* [TASK REQUIREMENTS] Set down exactly the lines from the one containing "インバウンドマーケティングは、商品に関する情報を探" through the last line of the data below, and no others.

======== EXERCISE MATERIAL ========

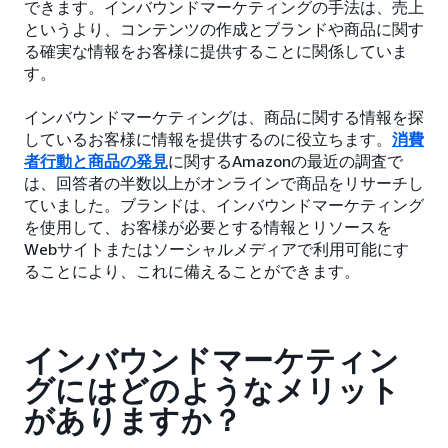
できます。インバウンドマーケティングの手法は、売上
というより、コンテンツの作成とブランドや商品に関す
る確実な情報をお客様に提供することに関係していま
す。
インバウンドマーケティングは、商品に関する情報を探
しているお客様に情報を提供するのに役立ちます。
消費
者行動と商品の発見
に関するAmazonの最近の調査で
は、回答者の半数以上がオンラインで商品をリサーチし
ていました。ブランドは、インバウンドマーケティング
を使用して、お客様が必要とする情報とリソースを
Webサイトまたはソーシャルメディアで利用可能にす
ることにより、これに備えることができます。
インバウンドマーケティン
グにはどのようなメリット
がありますか？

========

* [RESPONSE TO THIS EXERCISE]
インバウンドマーケティングは、商品に関する情報を探
しているお客様に情報を提供するのに役立ちます。
消費
者行動と商品の発見
に関するAmazonの最近の調査で
は、回答者の半数以上がオンラインで商品をリサーチし
ていました。ブランドは、インバウンドマーケティング
を使用して、お客様が必要とする情報とリソースを
Webサイトまたはソーシャルメディアで利用可能にす
ることにより、これに備えることができます。
インバウンドマーケティン
グにはどのようなメリット
がありますか？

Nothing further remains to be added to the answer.